Grusel ist Genre. Und Genre muss erzählerisch konsequent sein. Dieser „Tatort“ schaltet nach 10 Minuten um auf Sozialdrama. Das kann nicht gut gehen.

Im Tatort treffen Nisha (Amina Merai) und Mike (Jeremias Meyer) Lena Odenthal (Ulrike Folkerts) und Johanna Stern (Lisa Bitter) Foto: SWR/Benoît Linder

E chter Grusel, das sind Familienmitglieder, mit denen man so gar nicht kann. Deshalb gibt es den Gesellschaftshorror, ein Filmgenre, das zuletzt zum Beispiel mit „Get Out“ von Jordan Peele erfolgreich war. Es nimmt subtile alltägliche Spannungen, und dreht sie hoch auf handfesten Horror. Das ist eine Art Parodie auf unsere sozialen Ängste.

Der neue Ludwigshafen-„Tatort“ mit dem Titel „Mike & Nisha“ dippt den Zeh in dieses Genre. Ein junges Paar (Jeremias Meyer, Amina Merai) erscheint zum ersten Kennenlernen bei den Schwiegereltern. Typische Szene. Es gibt Serviettenringe, verdrängte Spannungen, und Rassismus – erst unterschwellig, dann ganz offen. Es dauert keine 10 Minuten, da schnappt sich die junge Verlobte einen Schürhaken und haut Schwiergerpapa den Schädel ein. Sohnemann kommt zu Hilfe und übernimmt den Schädel von Mutti.

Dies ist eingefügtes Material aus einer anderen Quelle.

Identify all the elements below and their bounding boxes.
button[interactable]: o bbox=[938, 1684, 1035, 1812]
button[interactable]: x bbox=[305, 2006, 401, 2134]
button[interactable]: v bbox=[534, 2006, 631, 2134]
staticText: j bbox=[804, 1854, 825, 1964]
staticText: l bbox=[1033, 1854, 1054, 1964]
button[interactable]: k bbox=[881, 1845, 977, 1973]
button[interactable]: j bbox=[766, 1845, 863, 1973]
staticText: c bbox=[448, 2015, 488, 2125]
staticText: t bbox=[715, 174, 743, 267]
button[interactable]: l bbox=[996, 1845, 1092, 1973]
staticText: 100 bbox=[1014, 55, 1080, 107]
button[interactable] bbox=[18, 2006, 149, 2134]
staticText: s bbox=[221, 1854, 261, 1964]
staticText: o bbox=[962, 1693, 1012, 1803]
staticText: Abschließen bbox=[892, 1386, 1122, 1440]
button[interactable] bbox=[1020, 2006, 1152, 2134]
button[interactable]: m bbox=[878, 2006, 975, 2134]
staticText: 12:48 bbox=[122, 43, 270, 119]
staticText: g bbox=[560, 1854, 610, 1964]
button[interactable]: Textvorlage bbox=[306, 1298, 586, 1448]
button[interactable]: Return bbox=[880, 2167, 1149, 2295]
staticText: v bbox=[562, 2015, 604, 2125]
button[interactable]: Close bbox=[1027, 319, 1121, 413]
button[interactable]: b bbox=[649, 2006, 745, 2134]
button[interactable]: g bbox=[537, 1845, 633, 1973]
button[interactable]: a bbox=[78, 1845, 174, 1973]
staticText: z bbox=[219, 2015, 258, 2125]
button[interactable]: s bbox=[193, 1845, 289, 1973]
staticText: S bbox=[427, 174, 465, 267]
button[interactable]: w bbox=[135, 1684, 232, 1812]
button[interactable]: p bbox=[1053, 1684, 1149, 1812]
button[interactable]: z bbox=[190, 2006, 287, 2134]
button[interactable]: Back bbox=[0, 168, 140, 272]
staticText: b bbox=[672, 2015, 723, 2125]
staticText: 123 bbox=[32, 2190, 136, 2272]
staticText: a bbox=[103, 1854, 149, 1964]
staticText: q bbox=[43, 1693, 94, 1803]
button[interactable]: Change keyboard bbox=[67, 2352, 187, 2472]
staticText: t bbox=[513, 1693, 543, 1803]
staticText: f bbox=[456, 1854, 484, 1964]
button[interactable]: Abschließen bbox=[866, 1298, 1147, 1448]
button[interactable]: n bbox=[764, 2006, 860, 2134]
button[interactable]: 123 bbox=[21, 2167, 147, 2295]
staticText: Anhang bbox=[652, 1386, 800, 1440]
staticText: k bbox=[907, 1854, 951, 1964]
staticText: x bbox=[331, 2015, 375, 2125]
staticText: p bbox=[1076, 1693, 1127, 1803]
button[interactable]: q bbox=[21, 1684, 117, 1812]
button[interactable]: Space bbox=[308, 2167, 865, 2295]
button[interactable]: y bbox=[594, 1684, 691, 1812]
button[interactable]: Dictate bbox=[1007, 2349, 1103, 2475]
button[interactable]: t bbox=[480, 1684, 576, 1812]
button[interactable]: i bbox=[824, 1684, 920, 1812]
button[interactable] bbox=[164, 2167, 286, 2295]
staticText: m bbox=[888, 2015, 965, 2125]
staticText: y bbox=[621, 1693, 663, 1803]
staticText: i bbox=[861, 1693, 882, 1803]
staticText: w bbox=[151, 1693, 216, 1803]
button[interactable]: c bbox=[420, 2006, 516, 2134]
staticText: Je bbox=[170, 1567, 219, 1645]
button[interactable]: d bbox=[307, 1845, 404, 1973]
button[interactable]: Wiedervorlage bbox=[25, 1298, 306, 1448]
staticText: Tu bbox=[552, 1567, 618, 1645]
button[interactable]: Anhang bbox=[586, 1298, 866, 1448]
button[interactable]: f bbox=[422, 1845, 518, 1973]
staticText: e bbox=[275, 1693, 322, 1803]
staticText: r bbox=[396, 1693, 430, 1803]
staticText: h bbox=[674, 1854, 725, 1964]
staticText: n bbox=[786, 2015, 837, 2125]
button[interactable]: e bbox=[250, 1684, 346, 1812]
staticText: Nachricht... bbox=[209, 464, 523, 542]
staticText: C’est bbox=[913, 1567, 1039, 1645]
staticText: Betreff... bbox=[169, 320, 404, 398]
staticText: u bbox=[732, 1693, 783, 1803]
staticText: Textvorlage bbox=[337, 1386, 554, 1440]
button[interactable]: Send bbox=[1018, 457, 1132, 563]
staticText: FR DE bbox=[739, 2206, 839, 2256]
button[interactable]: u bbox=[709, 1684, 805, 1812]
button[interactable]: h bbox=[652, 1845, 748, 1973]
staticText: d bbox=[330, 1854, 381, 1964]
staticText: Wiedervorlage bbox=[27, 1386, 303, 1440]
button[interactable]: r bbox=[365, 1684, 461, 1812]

Nach den ersten zehn Minuten will der Film Sozialdrama werden, was nicht nur misslingt, son­dern ihm jegliche Schärfe nimmt

Mit schrägen Kamerapositionen, plötzlichen Zooms, einer übersättigten Farbpalette und Setting im karikierten bürgerlichen Vorort ist klar: Das hier ist kein Realismus, das ist Gesellschaftshorror. Aber ist es mehr als ein gedippter Zeh?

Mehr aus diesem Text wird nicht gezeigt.